Table 1. Ingredients of instant rice porridge samples.

Note: One serving size of instant rice porridge was 35 g. The instant rice porridge ingredients were mixed together according to Mahannoppakun (2010) and Yaieiam et al. (2003). The seasoning ingredients were prepared according to Thong-lor (2012).

The prototype product was evaluated for their physical and chemical properties: color (L*, a*, and b*) using a color meter (CR-410, Konica-Minolta, Japan), water activity (aw) using AQUA LAB (Model series 3, Decagon Device Inc., Pullman, USA.), consistency using a Bostwick consistometer (CSC Scientific Company, Inc., USA), proximate analysis (AOAC, 2012), and sodium content (AOAC, 2005).

Study of the effect of salt reduction strategies on reduced-sodium instant porridge

This experiment studied the influence of salt reduction strategies, including odor-induced saltiness enhancement (OISE) using soy sauce odor, salt substitution using KCl, flavor enhancement using glycine, and a combination strategy of salt substitute and flavor enhancer using KCl:glycine in a ratio of 1:1, on qualities of instant rice porridge. Each salt reduction sample was formulated to decrease sodium by 35%. Five samples were used following a Completely Randomized Design (CRD) with three replications. The formulation of all samples is shown in Table 1. Similar to the previous experiment, all ingredients in each formulation were weighed and mixed. The samples were then prepared for the consumer acceptance test using a 9-point hedonic scale with 100 consumers and physicochemical property analysis (color, aw, consistency, proximate composition, and sodium content).


Statistical analysis

All statistical analyses were performed using the Statistical Package for Minitab version 16 (Minitab Inc., USA) program. All data in this study were analyzed using ANOVAs. All effects with a P-value of 0.05 or lower are reported as significant. Post hoc multiple comparisons were performed using the Tukey test.

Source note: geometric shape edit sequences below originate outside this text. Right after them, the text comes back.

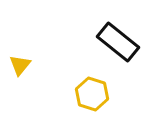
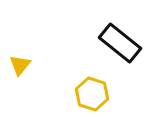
black rectangle: moved 2 px right, 1 px down
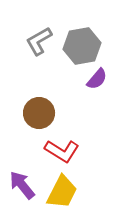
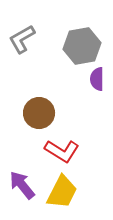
gray L-shape: moved 17 px left, 2 px up
purple semicircle: rotated 140 degrees clockwise
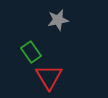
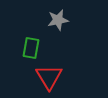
green rectangle: moved 4 px up; rotated 45 degrees clockwise
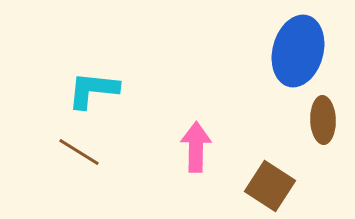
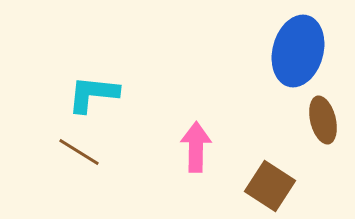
cyan L-shape: moved 4 px down
brown ellipse: rotated 12 degrees counterclockwise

Quality of the instant rice porridge prototype

The sensory evaluation of each attribute of the instant rice porridge samples (not sodium reduction) are illustrated in Table 2. The mean consumer acceptance scores differed significantly (p<0.05) for all attributes among the three instant rice porridges. However, the consumer acceptance scores for overall liking, color, overall flavor, saltiness, and viscosity did not differ significantly (p≥0.05) between the prototype and Commercial A samples. The prototype had sensory scores in the range “like slightly” (6.4-6.7 scores). The Commercial B sample had the lowest scores in all attributes.

Table 2. Consumer acceptance scores of instant rice porridges.

Note: Mean ± standard deviation in same column with different letters are significant different (p<0.05). Data collected from 100 consumers using a 9-point hedonic scale.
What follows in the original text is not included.